読売新聞から今まで報道各社の取材記事をまとめた総括的な記事が出されました。報道内容によると、その1やその2で危惧していた通りの児童相談所の支援内容であったことにがっかりしました。措置解除され自宅に子どもたちが戻ってから事件が起こるまで児童相談所のワーカーが亡くなった小学生や事件を起こした兄と結局一度も面談をしてなかったということです(3回の家庭訪問と5回の電話連絡はすべて母親との面談のみ)。特に7月21日未明にコンビニから警察に連絡があって警察が自宅に子どもたちを送り届けた段階でも親が不在だったにも関わらず、結局一度も子どもに話を聞いていないということに驚きました。亡くなった妹は夏休みになるまでは、学校での日々の見守りや担任の先生を中心とした声かけが効いていたと思います。しかし夏休みによってその日々の見守りがなくなりました。また高校に行ってなかった兄はまだ17歳でありながら、この4ヶ月間どこにもつながっていないということは、誰も彼のSOSに気がつかなかったということになります。

この件について、多くの人が「家に戻らず施設にいた方が幸せだった」と話しますが、兄については高校に行ってない17歳なので、基本的にはもう児童福祉施設を利用することは難しい状況だったはずです。そして日本ではこの世代をサポートする支援が本当に手薄です(大津市に関していえばほぼ皆無)。そして唯一その兄とつながりがあった児童相談所を責める声も聞こえてきますが、児童相談所のワーカーが一人100ケース近くを担当していることはあまり知られていません。最新の滋賀県のデータでは、昨年度滋賀県で児童虐待の相談対応件数は8201件、そのうち一時保護所に保護したケースは年間でたった188件。
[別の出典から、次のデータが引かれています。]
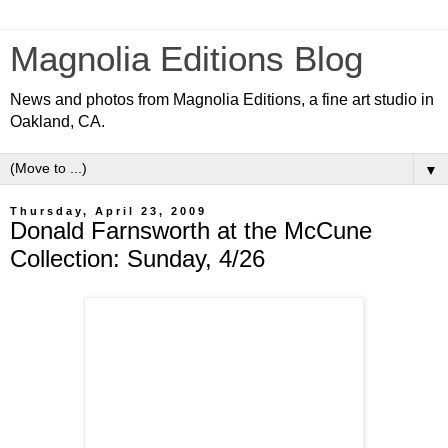
Magnolia Editions Blog
News and photos from Magnolia Editions, a fine art studio in
Oakland, CA.
▼
Thursday, April 23, 2009
Donald Farnsworth at the McCune
Collection: Sunday, 4/26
つまりこの事件は特別、手薄な対応ではなく(実際に最初の報道で児童相談所からは手続き通りに対応してきたとコメントしています)、今の児童虐待の支援は、今回の事件が起きた家庭のように、月数回の電話や訪問による見守り支援であり、特に今回の事件のように子どもの声をワーカーが聞いていないということは多々あります(というか最近のスクールソーシャルワークや児童相談所界隈では、ケース会議やスクリーニングなどが重視され、子どもと直接出会うケースワークがあまりに軽視されています)。

これから県で検証委員会がたち上がるということですが、おそらく過去の例から検証委員会の再発予防は児童相談所の機能強化という話でまとまり、職員が一人増員されるとかスーパーヴィジョン体制を強化するという結論におさまるような予感がします。もちろんそれも大事ですが、今回事件に巻き込まれた二人の子どもや家庭にとって必要だったのは、直接あたたかさを感じる人とのつながりや居場所ではなかったのかと思います。が、この手の検証委員会による再発予防でそのような提案をされることはあまりありません。そして居場所が増えても、今回の事件もそうですが、地域の民間の居場所は出会うきっかけがなければ身近な地域で苦しんでいる子ども若者がいてもサポート出来ません(実際に今回はうちの居場所にこの子どもたちがつながる機会はありませんでした)。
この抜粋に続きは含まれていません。